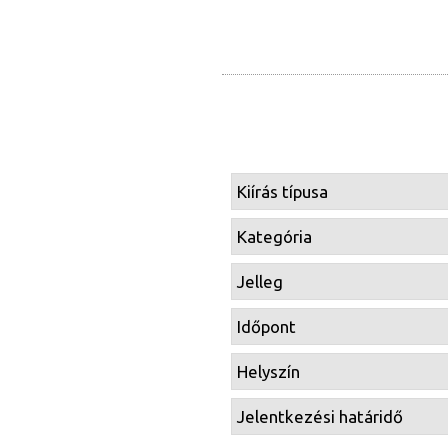
Kiírás típusa
Kategória
Jelleg
Időpont
Helyszín
Jelentkezési határidő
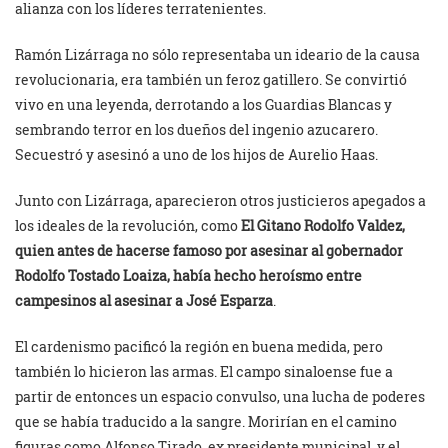
alianza con los líderes terratenientes.
Ramón Lizárraga no sólo representaba un ideario de la causa
revolucionaria, era también un feroz gatillero. Se convirtió
vivo en una leyenda, derrotando a los Guardias Blancas y
sembrando terror en los dueños del ingenio azucarero.
Secuestró y asesinó a uno de los hijos de Aurelio Haas.
Junto con Lizárraga, aparecieron otros justicieros apegados a
los ideales de la revolución, como
El Gitano Rodolfo Valdez,
quien antes de hacerse famoso por asesinar al gobernador
Rodolfo Tostado Loaiza, había hecho heroísmo entre
campesinos al asesinar a José Esparza
.
El cardenismo pacificó la región en buena medida, pero
también lo hicieron las armas. El campo sinaloense fue a
partir de entonces un espacio convulso, una lucha de poderes
que se había traducido a la sangre. Morirían en el camino
figuras como Alfonso Tirado, ex presidente municipal, y el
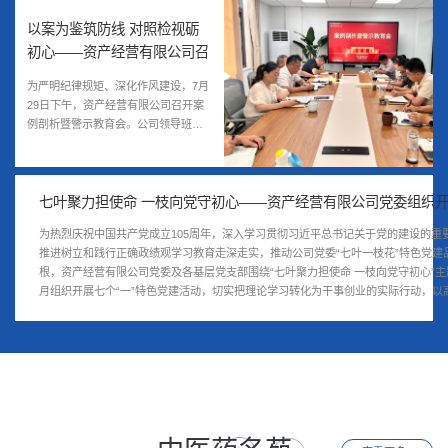
以案为鉴筑防线 对照检视砺
初心——资产经营有限公司召
开案例剖析暨警示教育会
为严明纪律规矩、深化作风建设，7月
29日下午，资产经营有限公司召开案
例剖析暨警示教育会。公司领导班子
成员、各党支部书记、...
七叶聚力担使命 一枝向党守初心——资产经营有限公司党委组织开展七
为热烈庆祝中国共产党成立105周年，深入学习贯彻习近平总书记关于党的建设的重
推进树立和践行正确政绩观学习教育走深走实，推动公司党委“七叶一枝花”特色党建
根，资产经营有限公司党委及各基层党支部围绕“七叶聚力担使命 一枝向党守初心”主
月组织开展七个“一”特色党建活动，切实把理论学习转化为干事创业的实际行动，以
为公司长远发展注入不竭红色动力。榜样先锋竞相出彩，凝聚杏林奋进新动能依托“...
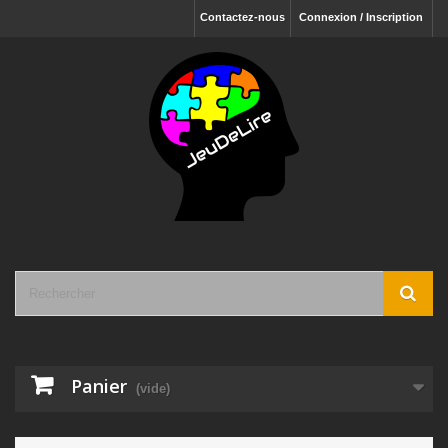
Contactez-nous
Connexion / Inscription
Panier
(vide)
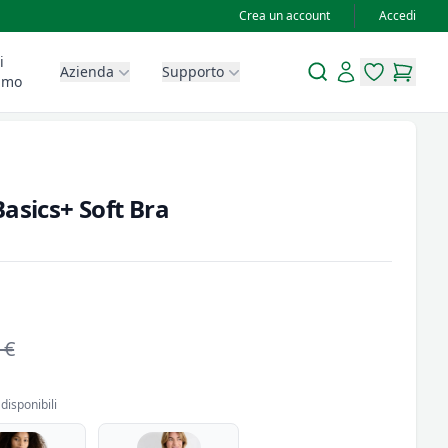
Crea un account
Accedi
i
Search
Account
Azienda
Supporto
items in wis
items in
amo
asics+ Soft Bra
 €
disponibili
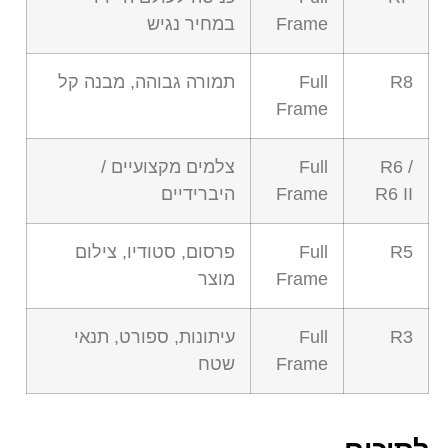
Frame
במחיר נגיש
R8
Full
תמורה גבוהה, מבנה קל
Frame
R6 /
Full
צלמים מקצועיים /
R6 II
Frame
היברידיים
R5
Full
פרסום, סטודיו, צילום
Frame
מוצר
R3
Full
עיתונות, ספורט, תנאי
Frame
שטח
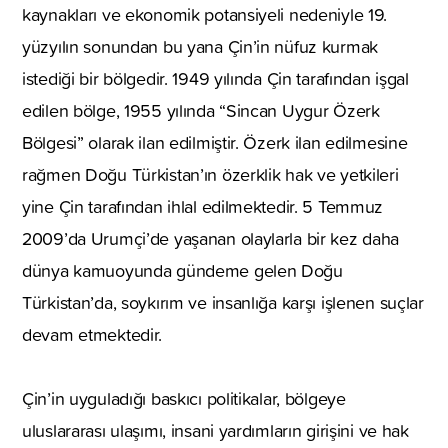
kaynakları ve ekonomik potansiyeli nedeniyle 19.
yüzyılın sonundan bu yana Çin’in nüfuz kurmak
istediği bir bölgedir. 1949 yılında Çin tarafından işgal
edilen bölge, 1955 yılında “Sincan Uygur Özerk
Bölgesi” olarak ilan edilmiştir. Özerk ilan edilmesine
rağmen Doğu Türkistan’ın özerklik hak ve yetkileri
yine Çin tarafından ihlal edilmektedir. 5 Temmuz
2009’da Urumçi’de yaşanan olaylarla bir kez daha
dünya kamuoyunda gündeme gelen Doğu
Türkistan’da, soykırım ve insanlığa karşı işlenen suçlar
devam etmektedir.
Çin’in uyguladığı baskıcı politikalar, bölgeye
uluslararası ulaşımı, insani yardımların girişini ve hak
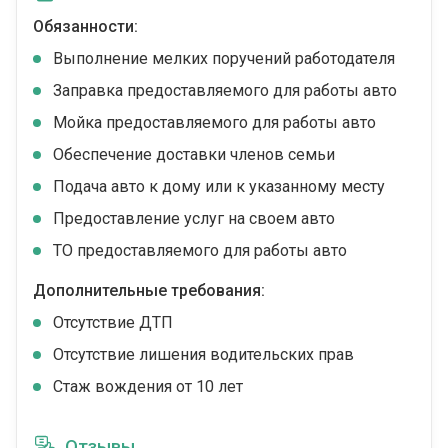
Обязанности:
Выполнение мелких поручений работодателя
Заправка предоставляемого для работы авто
Мойка предоставляемого для работы авто
Обеспечение доставки членов семьи
Подача авто к дому или к указанному месту
Предоставление услуг на своем авто
ТО предоставляемого для работы авто
Дополнительные требования:
Отсутствие ДТП
Отсутствие лишения водительских прав
Стаж вождения от 10 лет
Отзывы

→ AIM OF THE EXERCISE:
Give the number of lines in the listing that hold the string "Lizárraga". Add nothing else.

→ EXERCISE SOLUTION:
2